In the lowest voltage ranges, like 1 or 2 volts, a jfet does not act like a constant current source. In that range of voltages, the current is dependent on the voltage applied. Only when you get a few volts applied does the jfet stabilize at a constant current. From the first drawing, we see that the gate and source are tied together and thus have zero volts across them. Only the voltage from drain to source are allowed to change, therefore, only the voltage from drain to source changes. As you apply more voltage to the circuit, the jfet stabilizes as a constant current device by having more voltage from drain to source.

In the second drawing, the gate is connected after the current flows through a resistor. The voltage across the resistor creates a situation where the voltage at the source is more positive than the voltage at the bottom of the resistor, and therefore, the gate. Having the gate less positive that the source lowers the current through the jfet. Now, the jfet is a constant current device with less than the maximum possible current the jfet was designed for.
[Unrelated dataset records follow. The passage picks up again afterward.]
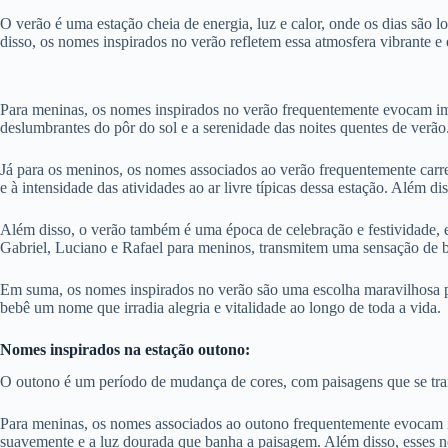
O verão é uma estação cheia de energia, luz e calor, onde os dias são 
disso, os nomes inspirados no verão refletem essa atmosfera vibrante e e
Para meninas, os nomes inspirados no verão frequentemente evocam ima
deslumbrantes do pôr do sol e a serenidade das noites quentes de verão
Já para os meninos, os nomes associados ao verão frequentemente carr
e à intensidade das atividades ao ar livre típicas dessa estação. Além 
Além disso, o verão também é uma época de celebração e festividade, 
Gabriel, Luciano e Rafael para meninos, transmitem uma sensação de br
Em suma, os nomes inspirados no verão são uma escolha maravilhosa par
bebê um nome que irradia alegria e vitalidade ao longo de toda a vida.
Nomes inspirados na estação outono:
O outono é um período de mudança de cores, com paisagens que se tran
Para meninas, os nomes associados ao outono frequentemente evocam i
suavemente e a luz dourada que banha a paisagem. Além disso, esses n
Again, the jfet does not stabilize as a constant current device until you have more than 1 or 2 volts from the drain to the source. When you apply more than 1 or 2 volts to the circuit, the excess voltage is found to be on the drain side of the circuit.

"Saturation" is defined as a condition where the voltage from collector to emitter or drain to source is minimum. Therefore, I do not believe that either of the circuits I posted are in saturation.